Я повесил трубку. Речь шла о деревне, где прошло моё детство. Всё моё представление о мире разрушилось. Не сходились события, которые не могли не сходиться. Но мир не мог перевернуться, значит, моя психика не пришла в норму. С такой головой ничем серьёзным заниматься нельзя.
Вот так я столкнулся с явлением, не поддающимся ни пониманию, ни объяснению. Почувствовал себя человеком, ищущим в тёмном помещении несуществующий выход. Впрочем, следует отдать должное моему рационализму, я не унизился до поиска объяснений в сфере сверхъестественного.
 
В октябре мы с Зариной поженились, и я приступил к созданию семейного гнезда — отремонтировал дом и пристроил к нему изящный флигель, который можно было сдавать отдыхающим. Через год Зарина родила крепкого здорового мальчика, и примерно тогда же администрация мебельной фабрики повысила мне зарплату. Увеличение дохода позволило жене бросить работу в больнице и посвятить себя домашнему хозяйству. Став матерью, она окончательно расцвела, и каждое утро, видя её улыбающееся счастливое лицо, я славил судьбу, соединившую меня с этим ангелом во плоти. У нас никогда не было ссор. Даже хронический недосып первых месяцев жизни ребёнка не разделял нас, а сплачивал. Идиллия, царившая в нашей семье, восхищала окружающих. Как-то раз я случайно подслушал разговор двух подруг жены: «Повезло Заринке с мужиком, любит её до одурения. Любой её каприз готов исполнить». Услышав это, я удивился: ведь я искренно считал, что более всего повезло мне. Доброта и доверчивость Зарины притягивали людей. Флигель для сдачи отдыхающим редко пустовал, причём, как правило, снимали у нас жильё люди с высоким уровнем культуры — научные работники, преподаватели вузов и даже художники.

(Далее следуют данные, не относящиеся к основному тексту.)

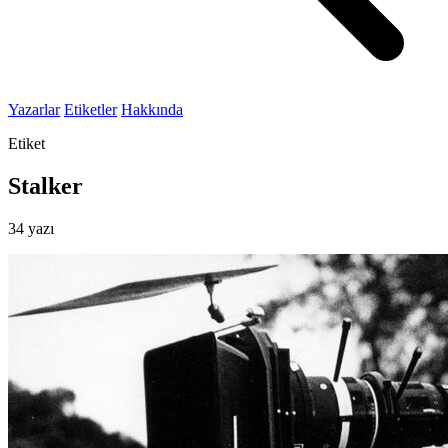
Yazarlar
Etiketler
Hakkında
Etiket
Stalker
34 yazı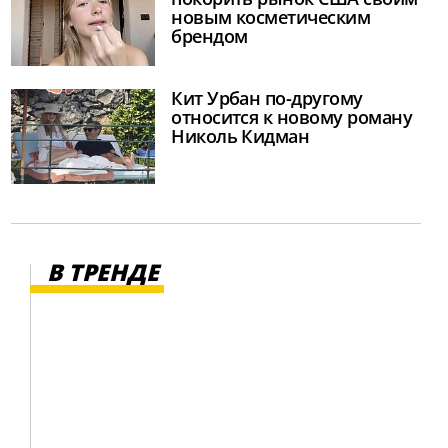
новым косметическим
брендом
Кит Урбан по-другому
относится к новому роману
Николь Кидман
В ТРЕНДЕ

Прошло четыре  года новой жизни, и случилось событие, выбившее меня из колеи. Однажды в начале августа, придя около шести с работы, я увидел на кухне рядом с Зариной  незнакомую высокую стройную девушку. 
— А вот и хозяин пришёл, — улыбнулась мне Зарина. — Знакомься, это наша новая постоялица.
Незнакомая молодая женщина протянула мне свою незагорелую и явно не знающую физического труда руку. Узкое лицо, светлые рыжеватые волосы, чуть прищуренные серые глаза, ухоженные брови, аккуратный чуть прогнутый славянский носик, тонко подведённые губы. Мимолётного взгляда на её лицо хватило, чтобы увидеть на нём печать образованности и характерной столичной раскованности.
— Здравствуйте, Николай, рада познакомиться. Меня зовут Региной.
В этот момент на кухню влетел седоватый среднего роста брюнет. «Регинка, мы опаздываем на киносеанс. Похоже, тебя снова подвела пресловутая девичья память». Я замер от изумления и ужаса, это был Майор! Первым моим желанием было бежать, но это выглядело бы совершенно неестественным. Слава богу, надменный Майор не удосужился повернуть голову в мою сторону. Я махнул рукой женщинам, и тихо проскользнул в нашу спальню. Сердце учащённо билось. Я подошёл к зеркалу — увы! —  моё лицо не слишком изменилось за прошедшие четыре года. Майор меня узнает, и вся моя новая жизнь полетит в тартарары. Нужно постараться не  встретиться с ним. Решил раньше уходить из дому и позже возвращаться. Потом мелькнуло: «А кем ему приходится эта молодая женщина, носящая столь вычурное имя?»
Я выдвинул ящик старинного комода, в котором Зарина держала документы постояльцев. Раскрыв паспорт Майора, нашёл отметку о его жене Марии Фёдоровне Завьяловой, рождённой сорок один год назад. Был там и паспорт Регины Михайловны Астаховой, родившейся на пятнадцать лет позже законной супруги Майора.
Когда пришла Зарина, я спросил, что она думает об этой паре.
— Нас, Коленька, это не должно интересовать. Это ИХ жизнь, и они имеют право распоряжаться ею по своему усмотрению. А как тебе эта холёная Регина? Ты бы видел, в какой одежде она утром заявилась! Ничего шикарнее я в жизни своей не видала.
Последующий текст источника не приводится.